Шатер у старшей магеи оказался необычный: пыльный, темный и мрачный, единственную лампу крепко-накрепко обмотали черным сукном, и даже сейчас, посреди дня, здесь царила почти непроглядная тьма. Но со временем глаза привыкали к темноте, и становились яснее видны очертания гор книг, книжек, книжонок, томов и фолиантов; кроме книг здесь не нашлось ничего, ни постели, ни стола, ни даже ночного горшка, и вообще могло показаться, что это никакой не жилой шатер, а попросту библиотека. Книги, книги, пыль, пыль, пыль.

Она что ли и спит на книгах?

— Мальчики рождаются, потому что матери никогда не знают наперед, кто родится, — пояснила Чабведа, бредя среди книжных залежей и подбирая некоторые тома. — Ты не подумай, мы можем это увидеть, это не проблема; но указом королевы разглашать такую информацию строго запрещено. Вот, возьми-ка...

Сиксеру принял из ее рук добрую стопку книжек и подивился тому, как болезненная Чабведа умудрилась унести такую тяжесть.

— А почему запрещено?

— Какая женщина в здравом уме захочет родить мальчика?

Нагрузив его изрядной кучей книг, Чабведа удовлетворенно оглядела свои залежи и отрапортовала:

— Готово, теперь можем идти.

— Что, с книжками?

— Да. Эти я уже прочитала и наизусть знаю, — она ткнула пальцем в один из корешков. — Обменяю их на новые. В том и идея...

— Ого! Это что, можно обмениваться книгами? А зачем?..

— Странный вопрос, если честно, но довольно интересный, — перевесив через плечо широкую сумку, поднятую с книжной кучи, и поправив как следует хоно на обнаженном теле, Чабведа прошла к выходу из шатра. — Наверное, чтобы можно было прочитать. Я-то эти читала, а те, кто живут в этом городе, не читали. А у них есть те, что не читала я... вот и обменяемся.

— Звучит здорово! Как жаль, что я не умею читать.

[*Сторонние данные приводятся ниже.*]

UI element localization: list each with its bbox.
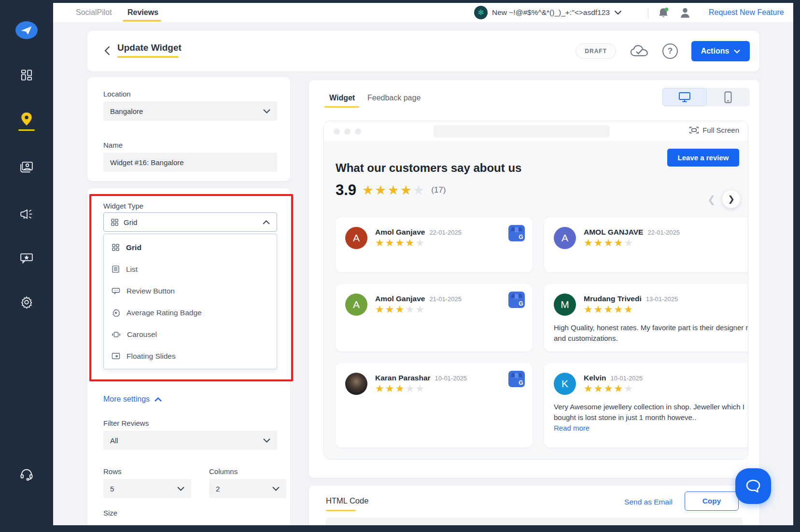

Они вышли; лагерь уже почти опустел, лишь отдельные одинокие солдатки мелькали среди шатров. Кипа книг казалась невыносимо тяжелой, и очень быстро затекли руки, но Сиксеру старался не подавать виду.

— Постой, Чабведа, — попросил он, заметив краем глаза, что из-под приподнятого полога шатра королевы лился свет лампы. — Похоже, Резези еще не ушла.

— Резези? КОРОЛЕВА Резези, ты хотел сказать? — нахмурилась Чабведа. — Не забывайся, Сиксеру; ладно ты мне тыкаешь, я из себя ничего и не строю, но та-то — настоящая королева!

Сиксеру ее как будто вовсе не слушал.

— Можно, мы позовем ее с собой? — попросил он. — Я боюсь, из-за принцессы она может быть в несколько... подавленном состоянии. Помнишь, как кричала утром? До встречи с Эльноид она столько не кричала...

— С чего такая забота? — Чабведа пристально посмотрела в его глаза. — Ты же... ты же не надумал влюбиться, Сиксеру?

— Влюбиться? — он хотел недоуменно почесать в затылке, но не смог из-за книг в руках. — В принцессу?

— Бери выше — в королеву.

— Глупости не говорите, госпожа старшая магея, — засмеялся он. — Просто я — ее охранница. Вот и охраняю. В том числе и ее сердце.

Наверное, это прозвучало как-то двусмысленно, но Сиксеру предпочел об этом не думать и с беззаботным видом пошел к шатру королевы.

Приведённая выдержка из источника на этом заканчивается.